> **Record excerpts**:
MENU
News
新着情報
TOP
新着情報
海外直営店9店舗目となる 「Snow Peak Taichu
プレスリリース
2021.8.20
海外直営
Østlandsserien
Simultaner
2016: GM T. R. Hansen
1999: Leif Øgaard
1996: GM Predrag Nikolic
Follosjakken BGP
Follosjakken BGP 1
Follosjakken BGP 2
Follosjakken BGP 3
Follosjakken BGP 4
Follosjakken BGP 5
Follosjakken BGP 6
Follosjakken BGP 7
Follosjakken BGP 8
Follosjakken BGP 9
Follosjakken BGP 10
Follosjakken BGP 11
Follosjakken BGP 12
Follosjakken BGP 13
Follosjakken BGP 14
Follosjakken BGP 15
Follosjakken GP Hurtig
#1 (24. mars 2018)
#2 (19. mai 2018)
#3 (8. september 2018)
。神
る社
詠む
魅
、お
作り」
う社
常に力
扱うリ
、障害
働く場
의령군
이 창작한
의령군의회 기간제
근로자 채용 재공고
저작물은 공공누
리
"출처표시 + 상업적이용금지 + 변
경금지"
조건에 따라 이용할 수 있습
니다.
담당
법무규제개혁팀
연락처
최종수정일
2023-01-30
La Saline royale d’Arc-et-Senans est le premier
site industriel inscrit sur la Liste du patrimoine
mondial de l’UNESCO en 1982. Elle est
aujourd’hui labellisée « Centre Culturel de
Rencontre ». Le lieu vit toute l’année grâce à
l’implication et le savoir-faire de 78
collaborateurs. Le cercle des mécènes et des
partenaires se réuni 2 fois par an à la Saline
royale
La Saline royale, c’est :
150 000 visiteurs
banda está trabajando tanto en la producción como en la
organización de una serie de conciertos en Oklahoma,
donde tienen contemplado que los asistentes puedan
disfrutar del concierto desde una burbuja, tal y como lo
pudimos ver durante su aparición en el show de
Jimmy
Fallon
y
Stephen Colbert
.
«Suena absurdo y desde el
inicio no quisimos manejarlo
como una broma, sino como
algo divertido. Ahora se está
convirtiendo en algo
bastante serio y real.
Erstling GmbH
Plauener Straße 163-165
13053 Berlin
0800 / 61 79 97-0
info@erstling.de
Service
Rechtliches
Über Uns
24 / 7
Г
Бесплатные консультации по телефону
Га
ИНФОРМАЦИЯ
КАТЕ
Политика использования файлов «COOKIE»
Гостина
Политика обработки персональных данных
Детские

> **Task objective**:
Go through the material above and set each line down verbatim.

> **Solution**:
MENU
News
新着情報
TOP
新着情報
海外直営店9店舗目となる 「Snow Peak Taichu
プレスリリース
2021.8.20
海外直営
Østlandsserien
Simultaner
2016: GM T. R. Hansen
1999: Leif Øgaard
1996: GM Predrag Nikolic
Follosjakken BGP
Follosjakken BGP 1
Follosjakken BGP 2
Follosjakken BGP 3
Follosjakken BGP 4
Follosjakken BGP 5
Follosjakken BGP 6
Follosjakken BGP 7
Follosjakken BGP 8
Follosjakken BGP 9
Follosjakken BGP 10
Follosjakken BGP 11
Follosjakken BGP 12
Follosjakken BGP 13
Follosjakken BGP 14
Follosjakken BGP 15
Follosjakken GP Hurtig
#1 (24. mars 2018)
#2 (19. mai 2018)
#3 (8. september 2018)
。神
る社
詠む
魅
、お
作り」
う社
常に力
扱うリ
、障害
働く場
의령군
이 창작한
의령군의회 기간제
근로자 채용 재공고
저작물은 공공누
리
"출처표시 + 상업적이용금지 + 변
경금지"
조건에 따라 이용할 수 있습
니다.
담당
법무규제개혁팀
연락처
최종수정일
2023-01-30
La Saline royale d’Arc-et-Senans est le premier
site industriel inscrit sur la Liste du patrimoine
mondial de l’UNESCO en 1982. Elle est
aujourd’hui labellisée « Centre Culturel de
Rencontre ». Le lieu vit toute l’année grâce à
l’implication et le savoir-faire de 78
collaborateurs. Le cercle des mécènes et des
partenaires se réuni 2 fois par an à la Saline
royale
La Saline royale, c’est :
150 000 visiteurs
banda está trabajando tanto en la producción como en la
organización de una serie de conciertos en Oklahoma,
donde tienen contemplado que los asistentes puedan
disfrutar del concierto desde una burbuja, tal y como lo
pudimos ver durante su aparición en el show de
Jimmy
Fallon
y
Stephen Colbert
.
«Suena absurdo y desde el
inicio no quisimos manejarlo
como una broma, sino como
algo divertido. Ahora se está
convirtiendo en algo
bastante serio y real.
Erstling GmbH
Plauener Straße 163-165
13053 Berlin
0800 / 61 79 97-0
info@erstling.de
Service
Rechtliches
Über Uns
24 / 7
Г
Бесплатные консультации по телефону
Га
ИНФОРМАЦИЯ
КАТЕ
Политика использования файлов «COOKIE»
Гостина
Политика обработки персональных данных
Детские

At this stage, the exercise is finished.